Our journey began when we attempted to use multi-omics prediction algorithms to analyze our scRNA-seq data. We found that the predictions for chromatin accessibility were unsatisfactory, and the accuracy of protein predictions varied significantly. Despite extensive efforts, we were unable to improve the overall prediction accuracy. We also tested many existing tools but encountered similar performance issues. As new single-cell multi-omics prediction algorithms continued to emerge, it became increasingly difficult to choose the best tool from the numerous available options. We realized that this challenge was likely shared by other research groups, prompting us to conduct a benchmark study to evaluate the existing prediction tools.
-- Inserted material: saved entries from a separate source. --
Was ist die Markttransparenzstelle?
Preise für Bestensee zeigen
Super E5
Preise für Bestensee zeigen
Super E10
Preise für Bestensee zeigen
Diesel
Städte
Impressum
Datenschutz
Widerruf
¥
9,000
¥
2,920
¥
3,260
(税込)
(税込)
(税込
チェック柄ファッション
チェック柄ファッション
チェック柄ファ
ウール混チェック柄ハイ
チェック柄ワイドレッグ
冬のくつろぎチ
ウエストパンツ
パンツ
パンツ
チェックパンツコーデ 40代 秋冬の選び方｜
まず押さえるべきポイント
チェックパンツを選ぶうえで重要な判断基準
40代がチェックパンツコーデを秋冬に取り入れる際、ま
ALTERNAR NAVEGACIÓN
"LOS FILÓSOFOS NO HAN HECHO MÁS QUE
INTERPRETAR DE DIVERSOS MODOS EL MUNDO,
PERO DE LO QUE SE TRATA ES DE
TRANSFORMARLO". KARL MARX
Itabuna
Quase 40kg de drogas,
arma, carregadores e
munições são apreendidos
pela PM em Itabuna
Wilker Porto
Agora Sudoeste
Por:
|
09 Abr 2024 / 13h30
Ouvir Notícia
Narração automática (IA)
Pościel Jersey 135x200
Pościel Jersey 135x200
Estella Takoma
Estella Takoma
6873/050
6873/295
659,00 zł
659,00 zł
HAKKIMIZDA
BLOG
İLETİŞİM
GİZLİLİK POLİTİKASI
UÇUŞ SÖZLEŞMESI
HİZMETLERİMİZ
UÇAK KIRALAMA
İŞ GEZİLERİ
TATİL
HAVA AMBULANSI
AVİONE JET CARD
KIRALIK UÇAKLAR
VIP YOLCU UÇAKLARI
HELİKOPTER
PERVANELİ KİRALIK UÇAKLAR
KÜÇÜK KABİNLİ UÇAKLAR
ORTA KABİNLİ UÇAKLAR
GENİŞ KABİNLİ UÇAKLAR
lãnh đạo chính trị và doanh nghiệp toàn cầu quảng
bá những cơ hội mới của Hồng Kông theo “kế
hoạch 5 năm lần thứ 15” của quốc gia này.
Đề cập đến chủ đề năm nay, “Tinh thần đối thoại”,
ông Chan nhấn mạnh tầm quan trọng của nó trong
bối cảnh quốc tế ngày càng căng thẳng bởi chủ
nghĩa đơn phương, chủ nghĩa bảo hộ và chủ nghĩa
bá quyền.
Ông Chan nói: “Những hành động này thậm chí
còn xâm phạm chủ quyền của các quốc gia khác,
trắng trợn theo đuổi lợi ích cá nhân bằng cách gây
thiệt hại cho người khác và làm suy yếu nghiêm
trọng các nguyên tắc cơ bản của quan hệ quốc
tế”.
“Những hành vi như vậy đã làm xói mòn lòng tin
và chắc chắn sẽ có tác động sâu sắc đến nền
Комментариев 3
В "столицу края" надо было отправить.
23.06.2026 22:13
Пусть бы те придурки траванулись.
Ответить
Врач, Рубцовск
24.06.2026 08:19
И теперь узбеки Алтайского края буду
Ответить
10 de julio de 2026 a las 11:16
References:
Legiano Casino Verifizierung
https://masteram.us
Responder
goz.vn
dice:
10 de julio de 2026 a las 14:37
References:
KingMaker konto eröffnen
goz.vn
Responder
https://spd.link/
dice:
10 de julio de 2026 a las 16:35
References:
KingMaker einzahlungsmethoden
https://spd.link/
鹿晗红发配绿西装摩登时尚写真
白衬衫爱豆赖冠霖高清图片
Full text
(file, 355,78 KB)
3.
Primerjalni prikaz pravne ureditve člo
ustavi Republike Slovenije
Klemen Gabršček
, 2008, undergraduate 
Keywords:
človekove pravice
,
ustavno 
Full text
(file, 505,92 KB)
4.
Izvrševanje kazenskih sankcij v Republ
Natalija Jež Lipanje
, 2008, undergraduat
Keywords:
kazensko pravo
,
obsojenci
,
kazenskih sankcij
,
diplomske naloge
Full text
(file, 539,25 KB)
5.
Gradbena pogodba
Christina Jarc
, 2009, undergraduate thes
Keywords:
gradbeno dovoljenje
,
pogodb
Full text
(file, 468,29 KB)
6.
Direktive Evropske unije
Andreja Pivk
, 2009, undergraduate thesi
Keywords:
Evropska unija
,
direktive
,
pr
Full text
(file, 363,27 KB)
Our goal was to help users select the best-performing tools while highlighting the current challenges in the field.

During this process, we identified another critical challenge in single-cell multi-omics data analysis: the need for robust and efficient computational strategies for data integration. Many algorithms had been developed for this purpose, which also required systematic evaluation. After discussing with the handling editor of our manuscript, we decided to incorporate evaluations of both single-cell multi-omics prediction and integration algorithms into our study. This comprehensive approach aimed to address the key challenges in single-cell multi-omics analysis.

The problem

Recent advances in single-cell multi-omics technologies have enabled the simultaneous detection of multiple types of genomic information within individual cells. This capability allows us to explore complex gene regulation mechanisms at the single-cell level and predict cellular fates with greater precision. However, due to high experimental costs and technical challenges, the adoption of single-cell multi-omics technologies remains limited compared to single-omics methods. This has created a critical need for predictive algorithms that can infer comprehensive multi-omics information from single-cell data. To address this gap, researchers have developed various multi-omics prediction algorithms, such as totalVI, scArches, and LS_Lab, which can predict protein abundance and chromatin accessibility from scRNA-seq data.

Another major challenge in single-cell multi-omics analysis is the need for robust and efficient computational strategies for data integration. This includes developing algorithms for specific tasks, such as associating different omics modalities (vertical integration) and correcting batch effects across multi-omics datasets (horizontal integration). Additionally, some algorithms focus on integrating single-cell datasets that share at least one type of omics information, known as mosaic integration.

While these prediction and integration algorithms have substantially advanced our understanding of biological and pathological processes, few studies have systematically compared their performance. This highlights the need for comprehensive evaluations to determine their effectiveness and applicability across diverse tasks.

The solutions

We developed a framework to systematically benchmark fourteen algorithms for predicting chromatin accessibility or protein abundance from scRNA-seq data using 36 multi-omics datasets and six evaluation metrics (Fig. 1). Additionally, we benchmarked eighteen algorithms designed for vertical, horizontal, or mosaic integration using 35 single-cell multi-omics datasets and ten evaluation metrics (Fig. 1). Our study also evaluated the performance of these algorithms using different data batches for training and prediction, as well as the computational resources consumed by each algorithm.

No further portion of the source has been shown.